*** Task material ***

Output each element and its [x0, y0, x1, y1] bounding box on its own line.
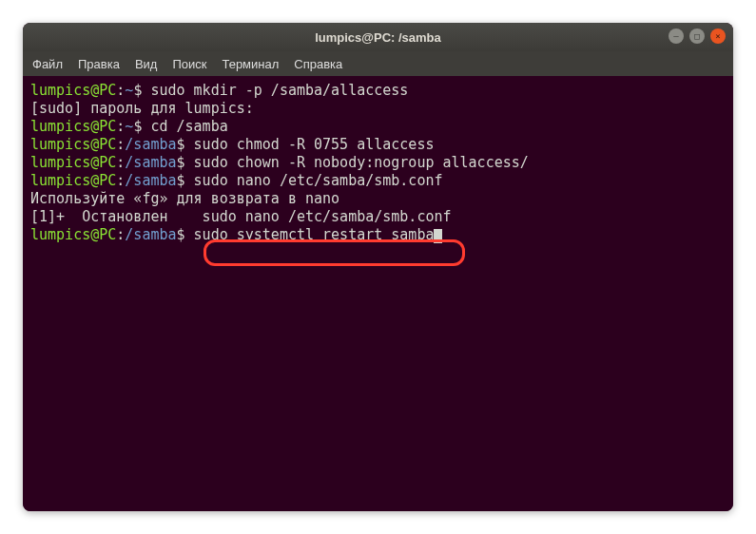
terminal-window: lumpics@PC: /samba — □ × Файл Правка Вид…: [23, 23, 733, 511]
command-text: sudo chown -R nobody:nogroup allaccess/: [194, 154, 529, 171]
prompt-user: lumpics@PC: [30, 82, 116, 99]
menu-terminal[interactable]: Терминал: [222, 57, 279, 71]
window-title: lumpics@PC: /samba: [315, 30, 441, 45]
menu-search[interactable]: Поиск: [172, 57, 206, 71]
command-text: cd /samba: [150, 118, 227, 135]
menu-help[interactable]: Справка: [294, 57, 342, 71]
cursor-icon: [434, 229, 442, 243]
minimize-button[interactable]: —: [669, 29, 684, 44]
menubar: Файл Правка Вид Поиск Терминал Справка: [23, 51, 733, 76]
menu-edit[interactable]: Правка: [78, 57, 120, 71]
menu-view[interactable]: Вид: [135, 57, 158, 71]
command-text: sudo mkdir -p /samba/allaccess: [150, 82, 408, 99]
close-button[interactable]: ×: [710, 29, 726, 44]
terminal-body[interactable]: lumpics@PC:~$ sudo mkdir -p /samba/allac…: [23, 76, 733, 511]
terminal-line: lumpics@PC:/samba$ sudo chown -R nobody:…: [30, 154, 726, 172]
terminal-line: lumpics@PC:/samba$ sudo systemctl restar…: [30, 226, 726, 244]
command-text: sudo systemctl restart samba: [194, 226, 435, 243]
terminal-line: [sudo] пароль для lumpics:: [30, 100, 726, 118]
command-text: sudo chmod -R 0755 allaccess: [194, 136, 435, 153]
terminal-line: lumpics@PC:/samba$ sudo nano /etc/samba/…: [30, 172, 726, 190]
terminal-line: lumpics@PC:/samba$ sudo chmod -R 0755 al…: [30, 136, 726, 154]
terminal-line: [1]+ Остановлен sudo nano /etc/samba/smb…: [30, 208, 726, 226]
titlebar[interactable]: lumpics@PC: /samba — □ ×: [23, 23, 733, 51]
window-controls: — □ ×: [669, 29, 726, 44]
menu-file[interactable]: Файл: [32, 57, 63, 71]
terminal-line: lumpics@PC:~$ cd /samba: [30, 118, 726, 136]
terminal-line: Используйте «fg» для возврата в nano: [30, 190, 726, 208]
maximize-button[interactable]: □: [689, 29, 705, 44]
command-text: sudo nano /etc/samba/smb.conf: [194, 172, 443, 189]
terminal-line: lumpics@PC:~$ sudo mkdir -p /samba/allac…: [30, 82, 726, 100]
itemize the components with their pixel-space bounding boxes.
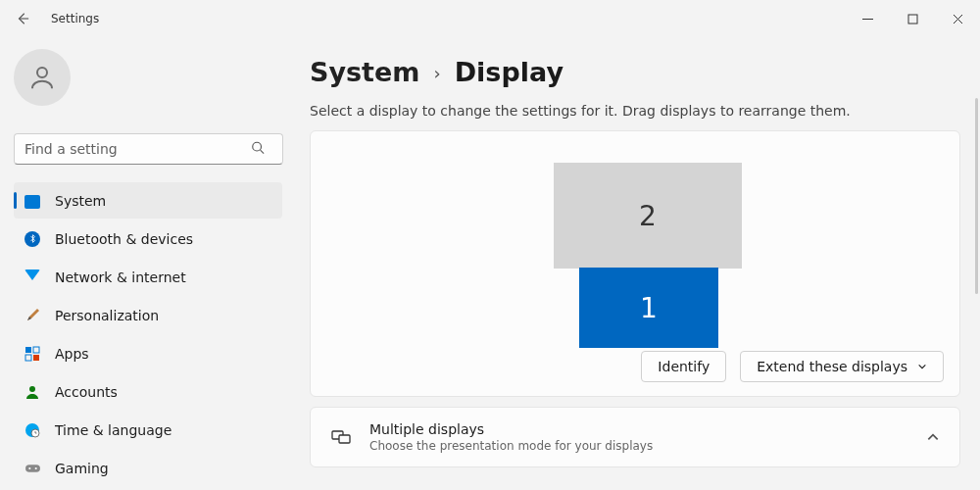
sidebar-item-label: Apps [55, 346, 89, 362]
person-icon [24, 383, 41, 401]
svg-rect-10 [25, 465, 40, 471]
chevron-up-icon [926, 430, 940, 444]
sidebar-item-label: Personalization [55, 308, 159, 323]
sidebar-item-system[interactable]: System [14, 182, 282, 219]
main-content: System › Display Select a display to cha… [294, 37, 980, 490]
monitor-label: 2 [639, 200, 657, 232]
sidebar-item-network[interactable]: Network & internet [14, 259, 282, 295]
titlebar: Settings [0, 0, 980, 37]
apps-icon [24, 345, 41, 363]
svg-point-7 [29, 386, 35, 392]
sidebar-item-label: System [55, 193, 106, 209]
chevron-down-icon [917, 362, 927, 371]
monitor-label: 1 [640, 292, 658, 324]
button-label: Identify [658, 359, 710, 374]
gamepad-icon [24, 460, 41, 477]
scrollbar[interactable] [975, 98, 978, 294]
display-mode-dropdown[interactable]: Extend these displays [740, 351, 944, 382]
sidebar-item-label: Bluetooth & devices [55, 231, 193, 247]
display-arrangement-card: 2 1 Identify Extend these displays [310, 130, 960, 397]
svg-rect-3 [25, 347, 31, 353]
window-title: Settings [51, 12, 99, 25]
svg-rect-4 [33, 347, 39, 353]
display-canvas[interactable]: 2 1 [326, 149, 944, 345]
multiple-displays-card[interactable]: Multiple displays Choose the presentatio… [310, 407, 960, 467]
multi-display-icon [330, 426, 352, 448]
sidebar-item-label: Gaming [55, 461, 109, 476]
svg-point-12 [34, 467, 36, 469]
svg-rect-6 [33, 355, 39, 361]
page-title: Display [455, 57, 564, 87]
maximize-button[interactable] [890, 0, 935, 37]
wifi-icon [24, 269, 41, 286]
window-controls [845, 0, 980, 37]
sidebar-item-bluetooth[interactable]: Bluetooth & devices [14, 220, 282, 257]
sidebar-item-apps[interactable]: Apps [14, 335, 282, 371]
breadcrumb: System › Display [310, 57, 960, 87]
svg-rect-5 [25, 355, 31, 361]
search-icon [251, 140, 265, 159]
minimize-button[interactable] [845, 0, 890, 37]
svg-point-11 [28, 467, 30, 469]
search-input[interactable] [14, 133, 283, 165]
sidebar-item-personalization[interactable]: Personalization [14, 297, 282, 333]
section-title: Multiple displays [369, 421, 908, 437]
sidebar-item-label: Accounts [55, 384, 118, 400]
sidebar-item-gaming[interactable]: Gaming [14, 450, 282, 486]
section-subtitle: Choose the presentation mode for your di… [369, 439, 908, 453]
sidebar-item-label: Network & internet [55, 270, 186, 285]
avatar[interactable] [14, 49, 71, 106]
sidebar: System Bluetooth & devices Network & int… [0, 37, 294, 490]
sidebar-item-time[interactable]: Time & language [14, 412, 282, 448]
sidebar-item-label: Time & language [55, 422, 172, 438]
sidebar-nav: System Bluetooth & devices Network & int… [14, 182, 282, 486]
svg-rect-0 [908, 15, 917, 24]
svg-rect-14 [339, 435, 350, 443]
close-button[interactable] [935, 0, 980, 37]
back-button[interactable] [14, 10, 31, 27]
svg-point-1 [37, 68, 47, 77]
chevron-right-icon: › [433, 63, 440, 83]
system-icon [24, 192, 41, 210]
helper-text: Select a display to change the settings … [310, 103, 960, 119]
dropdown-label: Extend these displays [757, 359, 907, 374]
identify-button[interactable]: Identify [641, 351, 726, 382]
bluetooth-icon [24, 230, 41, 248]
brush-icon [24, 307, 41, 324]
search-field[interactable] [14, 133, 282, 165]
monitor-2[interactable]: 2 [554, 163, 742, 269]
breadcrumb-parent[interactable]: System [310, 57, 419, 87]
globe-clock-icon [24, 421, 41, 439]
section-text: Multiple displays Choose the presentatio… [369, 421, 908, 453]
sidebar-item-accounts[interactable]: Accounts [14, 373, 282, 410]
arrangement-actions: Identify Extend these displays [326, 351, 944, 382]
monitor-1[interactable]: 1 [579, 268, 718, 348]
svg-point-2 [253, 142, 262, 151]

*** End of Task material ***
*** Task material ***

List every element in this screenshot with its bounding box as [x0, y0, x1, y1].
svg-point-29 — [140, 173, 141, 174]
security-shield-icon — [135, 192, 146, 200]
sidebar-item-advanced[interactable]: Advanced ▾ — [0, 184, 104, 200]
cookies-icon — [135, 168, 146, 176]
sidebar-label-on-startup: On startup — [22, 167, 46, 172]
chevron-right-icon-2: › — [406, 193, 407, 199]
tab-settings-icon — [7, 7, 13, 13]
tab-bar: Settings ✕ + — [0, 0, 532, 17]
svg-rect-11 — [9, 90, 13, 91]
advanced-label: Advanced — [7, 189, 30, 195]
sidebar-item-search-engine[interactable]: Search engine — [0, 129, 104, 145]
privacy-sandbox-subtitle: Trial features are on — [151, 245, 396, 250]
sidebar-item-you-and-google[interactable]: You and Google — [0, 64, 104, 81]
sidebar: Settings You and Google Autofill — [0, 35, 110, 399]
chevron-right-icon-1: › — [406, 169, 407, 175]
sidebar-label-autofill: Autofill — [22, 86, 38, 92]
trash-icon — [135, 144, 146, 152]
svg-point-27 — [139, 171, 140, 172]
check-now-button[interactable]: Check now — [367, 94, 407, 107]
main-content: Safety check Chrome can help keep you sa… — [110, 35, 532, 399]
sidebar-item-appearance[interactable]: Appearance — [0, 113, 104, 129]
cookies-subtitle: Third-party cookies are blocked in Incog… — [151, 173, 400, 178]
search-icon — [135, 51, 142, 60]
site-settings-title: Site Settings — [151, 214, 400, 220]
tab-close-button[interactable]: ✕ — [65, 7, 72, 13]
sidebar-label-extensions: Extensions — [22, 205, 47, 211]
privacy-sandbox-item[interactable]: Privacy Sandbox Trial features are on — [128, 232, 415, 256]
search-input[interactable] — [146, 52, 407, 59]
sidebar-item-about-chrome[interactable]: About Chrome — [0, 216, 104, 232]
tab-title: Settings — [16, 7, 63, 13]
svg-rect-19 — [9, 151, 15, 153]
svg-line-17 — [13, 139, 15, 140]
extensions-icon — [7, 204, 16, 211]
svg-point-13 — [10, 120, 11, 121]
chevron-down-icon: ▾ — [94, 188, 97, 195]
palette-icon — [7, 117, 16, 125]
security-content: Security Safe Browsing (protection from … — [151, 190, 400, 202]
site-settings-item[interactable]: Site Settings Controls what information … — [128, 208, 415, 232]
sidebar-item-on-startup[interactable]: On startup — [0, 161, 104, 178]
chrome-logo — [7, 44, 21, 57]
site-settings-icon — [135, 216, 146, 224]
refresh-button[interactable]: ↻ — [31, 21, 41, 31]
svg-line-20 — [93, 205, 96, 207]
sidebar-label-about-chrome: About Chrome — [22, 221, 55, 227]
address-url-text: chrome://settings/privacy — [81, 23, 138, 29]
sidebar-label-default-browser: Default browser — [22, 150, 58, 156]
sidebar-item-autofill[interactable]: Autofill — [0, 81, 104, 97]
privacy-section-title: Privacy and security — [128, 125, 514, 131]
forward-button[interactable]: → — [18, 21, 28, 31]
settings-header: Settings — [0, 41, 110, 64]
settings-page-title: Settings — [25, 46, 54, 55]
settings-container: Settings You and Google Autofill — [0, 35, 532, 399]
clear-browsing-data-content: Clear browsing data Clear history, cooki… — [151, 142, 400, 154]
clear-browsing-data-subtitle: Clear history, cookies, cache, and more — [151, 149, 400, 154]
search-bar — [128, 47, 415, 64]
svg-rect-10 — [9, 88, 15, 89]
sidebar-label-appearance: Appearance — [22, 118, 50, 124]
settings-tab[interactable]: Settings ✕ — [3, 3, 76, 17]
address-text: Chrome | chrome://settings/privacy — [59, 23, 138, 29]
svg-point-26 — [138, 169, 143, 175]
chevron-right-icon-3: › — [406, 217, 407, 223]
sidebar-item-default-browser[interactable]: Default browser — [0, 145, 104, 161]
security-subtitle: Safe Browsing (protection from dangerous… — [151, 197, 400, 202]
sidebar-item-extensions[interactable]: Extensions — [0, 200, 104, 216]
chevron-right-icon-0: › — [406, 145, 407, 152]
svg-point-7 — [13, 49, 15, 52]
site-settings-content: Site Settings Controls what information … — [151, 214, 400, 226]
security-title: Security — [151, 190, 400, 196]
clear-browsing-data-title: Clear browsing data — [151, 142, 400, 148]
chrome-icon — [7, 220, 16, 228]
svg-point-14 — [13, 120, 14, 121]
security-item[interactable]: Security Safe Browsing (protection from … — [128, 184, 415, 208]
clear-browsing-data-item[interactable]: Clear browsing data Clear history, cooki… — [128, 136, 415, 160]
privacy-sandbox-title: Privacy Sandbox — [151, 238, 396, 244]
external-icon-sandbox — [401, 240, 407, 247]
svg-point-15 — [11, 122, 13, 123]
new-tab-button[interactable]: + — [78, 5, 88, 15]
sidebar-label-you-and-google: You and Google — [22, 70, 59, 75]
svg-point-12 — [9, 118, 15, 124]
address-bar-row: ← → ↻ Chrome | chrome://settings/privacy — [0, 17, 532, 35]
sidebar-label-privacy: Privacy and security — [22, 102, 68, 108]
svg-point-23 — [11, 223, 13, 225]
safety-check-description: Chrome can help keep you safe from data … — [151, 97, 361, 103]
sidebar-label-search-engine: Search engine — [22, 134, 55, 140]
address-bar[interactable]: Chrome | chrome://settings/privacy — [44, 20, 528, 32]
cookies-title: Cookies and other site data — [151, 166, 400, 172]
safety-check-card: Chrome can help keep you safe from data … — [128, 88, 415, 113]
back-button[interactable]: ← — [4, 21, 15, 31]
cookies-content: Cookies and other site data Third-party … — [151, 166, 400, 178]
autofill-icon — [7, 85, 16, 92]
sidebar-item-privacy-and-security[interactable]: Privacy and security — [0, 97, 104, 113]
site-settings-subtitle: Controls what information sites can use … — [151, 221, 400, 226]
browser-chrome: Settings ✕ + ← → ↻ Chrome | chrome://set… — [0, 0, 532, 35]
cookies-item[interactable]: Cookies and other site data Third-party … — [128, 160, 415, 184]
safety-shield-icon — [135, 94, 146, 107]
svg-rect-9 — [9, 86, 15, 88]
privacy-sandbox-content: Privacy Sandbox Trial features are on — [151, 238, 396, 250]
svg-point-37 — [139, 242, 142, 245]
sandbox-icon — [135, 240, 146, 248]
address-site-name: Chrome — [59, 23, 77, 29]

*** End of Task material ***

Exercise prompt: A single number is needed: the count of lines in the records that include "about".

Result for this task: 2